The over all thing I noticed was that looking back, many of the images didn’t have special meaning and I began to wonder, were the photos I posted really worth sharing? During this time I replaced posting photos with painting watercolours paintings of the photos I would have been posting as a fun artistic challenge to get me painting more often. And let me tell you, nothing makes you question the value of capturing an image of coffee more than putting in the effort to paint it.

When Social Media Creates Disconnection 

Social media was created to help people connect, but the thing is, it also fuels disconnection. My break gave me a fresh perspective on how people see you and generate perceptions about your life on social media but it can be a very distorted version of the real thing. Seeing and interacting with other people’s posts creates an illusion of connection but I think it can also make people feel left out.

After last week’s post you know I’m all for celebrating good things but when people’s timelines are inundated with people showing off “perfect” lives it can be isolating for individuals who feel like their real lives don’t look like that. When the majority of photos are glamorously happy posts about our successes and accomplishments, concerts, beach trips, nights out and leisurely afternoons – people might think that’s how life always is. Which is problematic because it’s not a real representation of life.

There is a lot that gets left out of the narrative of our lives and I wonder if it’s truly productive to showcase the best parts of our lives. Sadness, an emotion that plays a large role in the human experience is generally excluded from the visual portrayal of our lives because it’s “too vulnerable” or “not appropriate”. Do we need to at least explicitly admit I’m only showing you the good stuff?

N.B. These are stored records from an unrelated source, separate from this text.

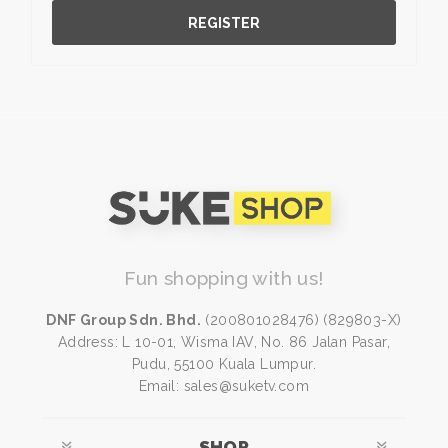
REGISTER
Fun shopping with us!
DNF Group Sdn. Bhd.
(200801028476) (829803-X)
Address: L 10-01, Wisma IAV, No. 86 Jalan Pasar,
Pudu, 55100 Kuala Lumpur.
Email: sales@suketv.com
SHOP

One of the biggest things I learned in my ‘hiatus’ was that you actually know very little about how people are doing based off of what they post. You can’t watch an Instagram or Snapchat story and assume you know how that person is doing. If you want to know about someone’s life you need to intentionally communicate with them.

Posting with Purpose

When I started using Instagram again I wanted to use the platform to communicate something meaningful. I don’t want to just curate a nice aesthetic or post things so people think my life looks a certain way. I admire when people post authentic and honest things about their lives – not just the highlights. I studied aesthetics in an art, culture and communication course and my favourite thing the prof always told us was that good art can’t just be pretty, it has to be informed by theory. It might be a stretch to say Instagram is art but I like the idea that the photos you take and the reason you post them are informed by more than just wanting to look like you have a pretty life.

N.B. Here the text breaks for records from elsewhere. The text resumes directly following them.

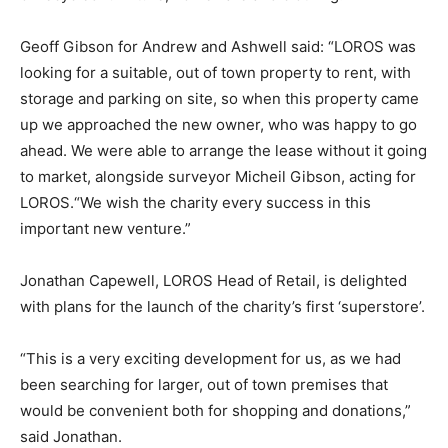
Geoff Gibson for Andrew and Ashwell said: “LOROS was
looking for a suitable, out of town property to rent, with
storage and parking on site, so when this property came
up we approached the new owner, who was happy to go
ahead. We were able to arrange the lease without it going
to market, alongside surveyor Micheil Gibson, acting for
LOROS.“We wish the charity every success in this
important new venture.”
Jonathan Capewell, LOROS Head of Retail, is delighted
with plans for the launch of the charity’s first ‘superstore’.
“This is a very exciting development for us, as we had
been searching for larger, out of town premises that
would be convenient both for shopping and donations,”
said Jonathan.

I created 3 loose guidelines for myself to follow before posting to assess if the photo lined up with things I really value and want to share with others. Rules, however, were meant to be broken so I don’t follow them 100% of the time. They are:

  1. The photo is from a meaningful event or celebrates a meaningful person (because relationships and the people in my life matter to me a lot)
  2. The photo communicates an important message (after all, social media is an effective form of communication so if there is something important to say it’s a good place to say it)
  3. The photo is honestly just beautiful and I would frame it on my wall (98% of the time this rule applies to nature photos)

The Big Picture 

If I learned one thing in the Speech Communication program, it was to always be a critical thinker and a critical consumer of media. Remember the posts you see are generally the highlights, not the everyday, and if your life isn’t aesthetically pleasing all the time that is okay. Social media might not have a disclaimer that we are only showing the good stuff, and some people do get pretty authentic with the things they share, but be mindful that people’s lives are bigger than what you see and one post is not the whole picture.

Along with encouraging critical consumption I want to suggest is that the posts you should be critical of are your own, and only your own. Be a critical creator and don’t be afraid to ask yourself why you share thing things you post.